**ABOUT THIS TASK:** Since only the total matters, count the lines of these entries containing the word "oleh" and write that total alone.

**Saved entries:**
Segment Open

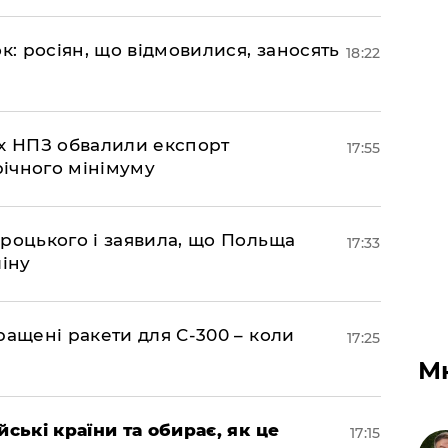
ок: росіян, що відмовилися, заносять
18:22
их НПЗ обвалили експорт
17:55
річного мінімуму
вроцького і заявила, що Польща
17:33
ліну
ращені ракети для С-300 – коли
17:25
М
йські країни та обирає, як це
17:15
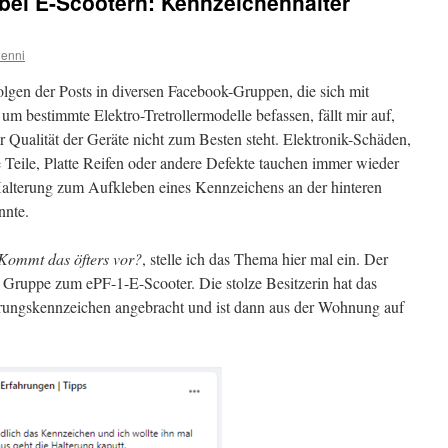
 bei E-Scootern: Kennzeichenhalter
enni
lgen der Posts in diversen Facebook-Gruppen, die sich mit
m bestimmte Elektro-Tretrollermodelle befassen, fällt mir auf,
er Qualität der Geräte nicht zum Besten steht. Elektronik-Schäden,
Teile, Platte Reifen oder andere Defekte tauchen immer wieder
e Halterung zum Aufkleben eines Kennzeichens an der hinteren
nnte.
Kommt das öfters vor?
, stelle ich das Thema hier mal ein. Der
r Gruppe zum ePF-1-E-Scooter. Die stolze Besitzerin hat das
erungskennzeichen angebracht und ist dann aus der Wohnung auf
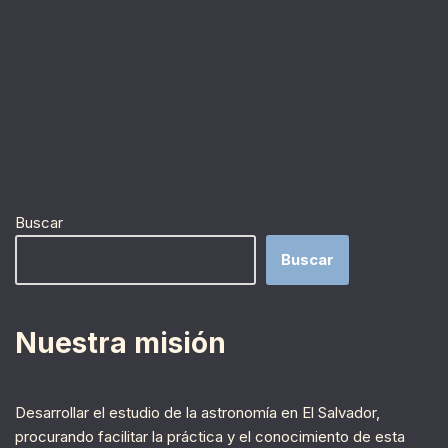
Buscar
Buscar
Nuestra misión
Desarrollar el estudio de la astronomía en El Salvador,
procurando facilitar la práctica y el conocimiento de esta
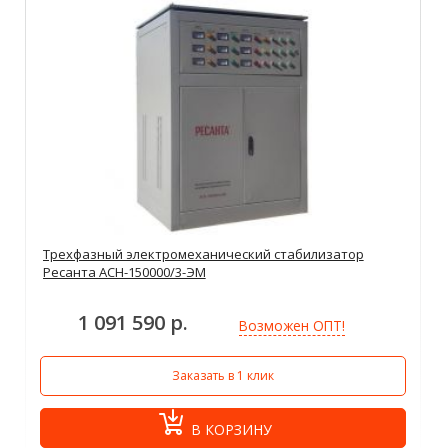
Трехфазный электромеханический стабилизатор
Ресанта АСН-150000/3-ЭМ
1 091 590 р.
Возможен ОПТ!
Заказать в 1 клик
В КОРЗИНУ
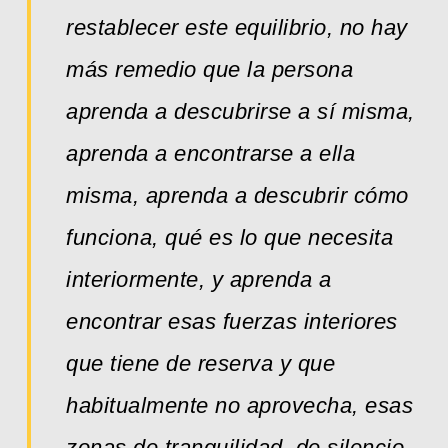
restablecer este equilibrio, no hay
más remedio que la persona
aprenda a descubrirse a sí misma,
aprenda a encontrarse a ella
misma, aprenda a descubrir cómo
funciona, qué es lo que necesita
interiormente, y aprenda a
encontrar esas fuerzas interiores
que tiene de reserva y que
habitualmente no aprovecha, esas
zonas de tranquilidad, de silencio,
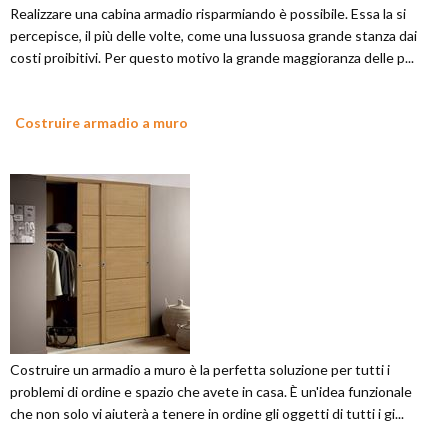
Realizzare una cabina armadio risparmiando è possibile. Essa la si
percepisce, il più delle volte, come una lussuosa grande stanza dai
costi proibitivi. Per questo motivo la grande maggioranza delle p...
Costruire armadio a muro
Costruire un armadio a muro è la perfetta soluzione per tutti i
problemi di ordine e spazio che avete in casa. È un'idea funzionale
che non solo vi aiuterà a tenere in ordine gli oggetti di tutti i gi...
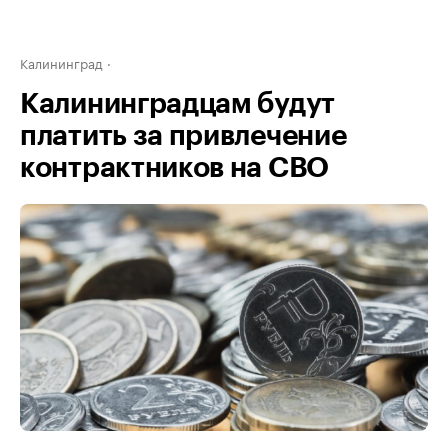
Калининград
Калининградцам будут
платить за привлечение
контрактников на СВО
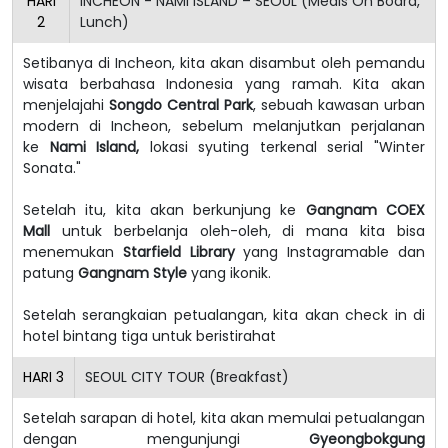
HARI
INCHEON - NAMI ISLAND – SEOUL (Meals On Board,
2
Lunch)
Setibanya di Incheon, kita akan disambut oleh pemandu
wisata berbahasa Indonesia yang ramah.
Kita akan
menjelajahi
Songdo Central Park
, sebuah kawasan urban
modern di Incheon, sebelum melanjutkan perjalanan
ke
Nami Island,
lokasi syuting terkenal serial "Winter
Sonata."
Setelah itu, kita akan berkunjung ke
Gangnam COEX
Mall
untuk berbelanja oleh-oleh, di mana kita bisa
menemukan
Starfield Library
yang Instagramable dan
patung
Gangnam Style
yang ikonik.
Setelah serangkaian petualangan, kita akan check in di
hotel bintang tiga untuk beristirahat
HARI
3
SEOUL CITY TOUR (Breakfast)
Setelah sarapan di hotel, kita akan memulai petualangan
dengan mengunjungi
Gyeongbokgung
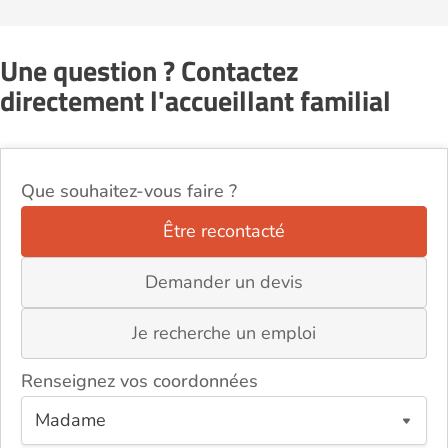
Une question ? Contactez
directement l'accueillant familial
Que souhaitez-vous faire ?
Être recontacté
Demander un devis
Je recherche un emploi
Renseignez vos coordonnées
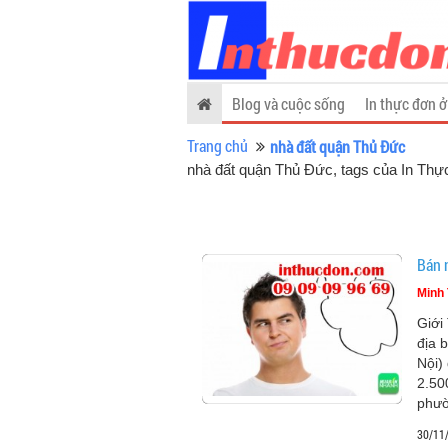
Blog và cuộc sống
In thực đơn ở
Trang chủ
nhà đất quận Thủ Đức
nhà đất quận Thủ Đức, tags của In Th
Bán 
Minh 
Giới
địa 
Nội)
2.50
phư
30/11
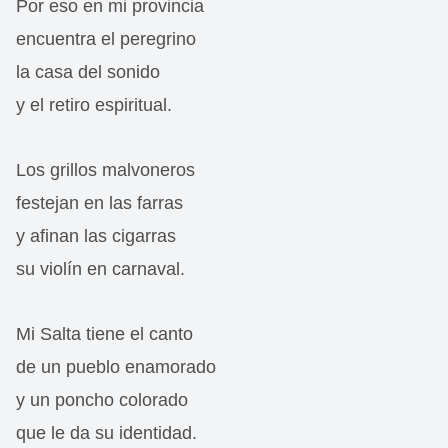
Por eso en mi provincia
encuentra el peregrino
la casa del sonido
y el retiro espiritual.
Los grillos malvoneros
festejan en las farras
y afinan las cigarras
su violín en carnaval.
Mi Salta tiene el canto
de un pueblo enamorado
y un poncho colorado
que le da su identidad.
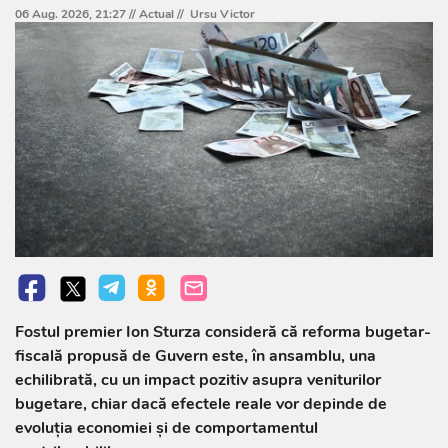
06 Aug. 2026, 21:27 //
Actual
//
Ursu Victor
Fostul premier Ion Sturza consideră că reforma bugetar-
fiscală propusă de Guvern este, în ansamblu, una
echilibrată, cu un impact pozitiv asupra veniturilor
bugetare, chiar dacă efectele reale vor depinde de
evoluția economiei și de comportamentul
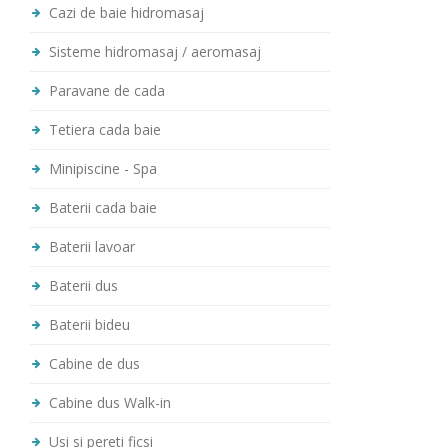
Cazi de baie hidromasaj
Sisteme hidromasaj / aeromasaj
Paravane de cada
Tetiera cada baie
Minipiscine - Spa
Baterii cada baie
Baterii lavoar
Baterii dus
Baterii bideu
Cabine de dus
Cabine dus Walk-in
Usi si pereti ficsi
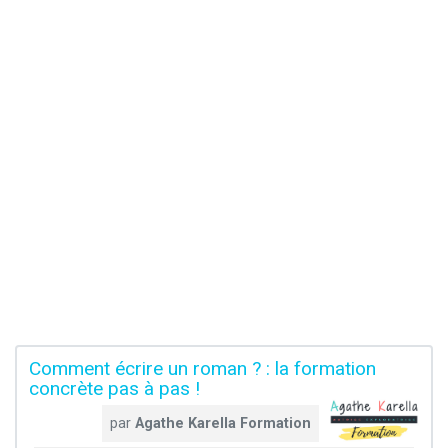
Comment écrire un roman ? : la formation
concrète pas à pas !
par
Agathe Karella Formation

Segment Closed

**ANSWER TO THIS PROBLEM:** 2